ACTIVITY –
Look through the data below. Pick out the lines holding the string "phẩm".

(Stored data entries)
· · · · ·
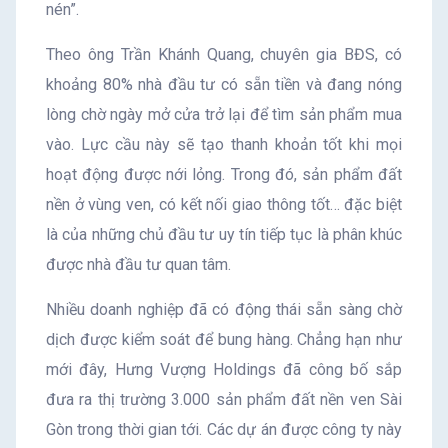
nén”.
Theo ông Trần Khánh Quang, chuyên gia BĐS, có
khoảng 80% nhà đầu tư có sẵn tiền và đang nóng
lòng chờ ngày mở cửa trở lại để tìm sản phẩm mua
vào. Lực cầu này sẽ tạo thanh khoản tốt khi mọi
hoạt động được nới lỏng. Trong đó, sản phẩm đất
nền ở vùng ven, có kết nối giao thông tốt… đặc biệt
là của những chủ đầu tư uy tín tiếp tục là phân khúc
được nhà đầu tư quan tâm.
Nhiều doanh nghiệp đã có động thái sẵn sàng chờ
dịch được kiểm soát để bung hàng. Chẳng hạn như
mới đây, Hưng Vượng Holdings đã công bố sắp
đưa ra thị trường 3.000 sản phẩm đất nền ven Sài
Gòn trong thời gian tới. Các dự án được công ty này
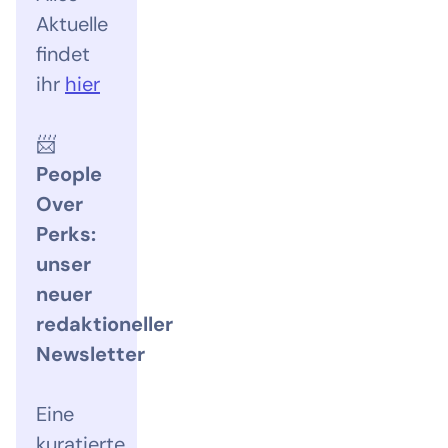
Aktuelle
findet
ihr
hier
📨
People
Over
Perks:
unser
neuer
redaktioneller
Newsletter
Eine
kuratierte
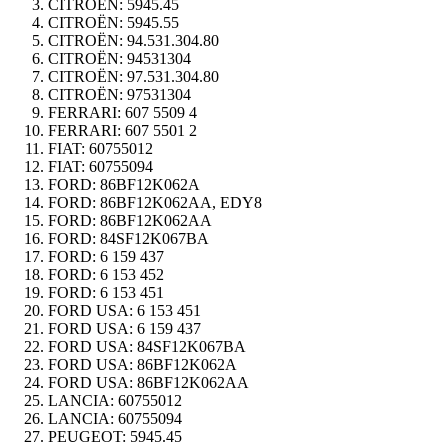
CITROËN:
5945.45
CITROËN:
5945.55
CITROËN:
94.531.304.80
CITROËN:
94531304
CITROËN:
97.531.304.80
CITROËN:
97531304
FERRARI:
607 5509 4
FERRARI:
607 5501 2
FIAT:
60755012
FIAT:
60755094
FORD:
86BF12K062A
FORD:
86BF12K062AA, EDY8
FORD:
86BF12K062AA
FORD:
84SF12K067BA
FORD:
6 159 437
FORD:
6 153 452
FORD:
6 153 451
FORD USA:
6 153 451
FORD USA:
6 159 437
FORD USA:
84SF12K067BA
FORD USA:
86BF12K062A
FORD USA:
86BF12K062AA
LANCIA:
60755012
LANCIA:
60755094
PEUGEOT:
5945.45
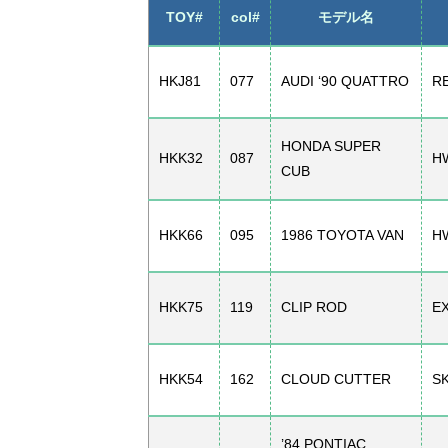
TOY#
col#
モデル名
HKJ81
077
AUDI ‘90 QUATTRO
R
HONDA SUPER
HKK32
087
H
CUB
HKK66
095
1986 TOYOTA VAN
H
HKK75
119
CLIP ROD
E
HKK54
162
CLOUD CUTTER
S
’84 PONTIAC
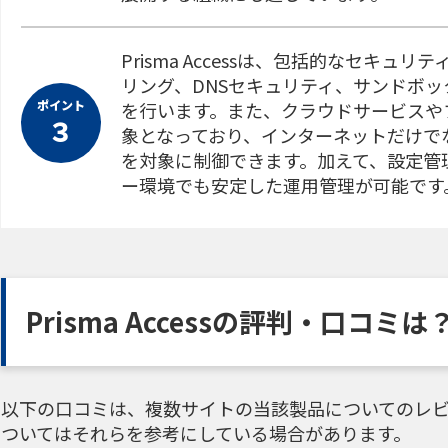
Prisma Accessは、包括的なセキ
リング、DNSセキュリティ、サンドボ
ポイント
を行います。また、クラウドサービスや
３
象となっており、インターネットだけで
を対象に制御できます。加えて、設定管
ー環境でも安定した運用管理が可能です
Prisma Accessの評判・口コミは
以下の口コミは、複数サイトの当該製品についてのレビ
ついてはそれらを参考にしている場合があります。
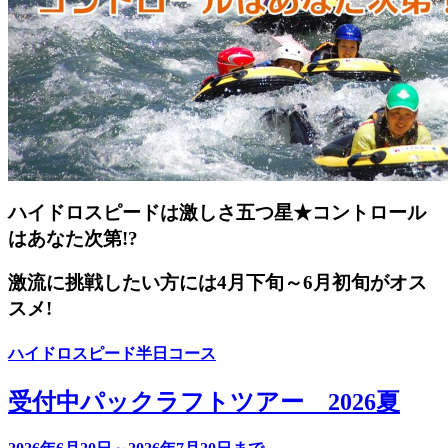
ハイドロスピードは激しさ五つ星★コントロール
はあなた次第!?
激流に挑戦したい方には4月下旬～6月初旬がオス
スメ!
ハイドロスピード半日コース
受付中
パックラフトツアー 2026夏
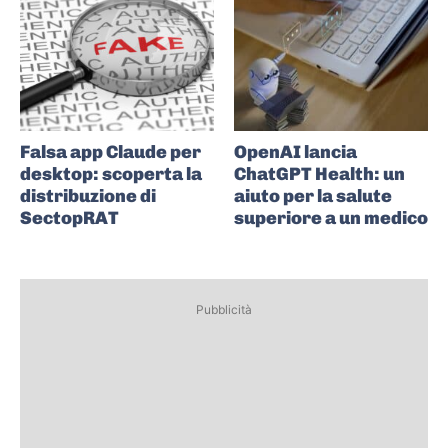
Falsa app Claude per
OpenAI lancia
desktop: scoperta la
ChatGPT Health: un
distribuzione di
aiuto per la salute
SectopRAT
superiore a un medico
Pubblicità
· · · · ·
WRITTEN RESPONSE –
lòng chờ ngày mở cửa trở lại để tìm sản phẩm mua
hoạt động được nới lỏng. Trong đó, sản phẩm đất
đưa ra thị trường 3.000 sản phẩm đất nền ven Sài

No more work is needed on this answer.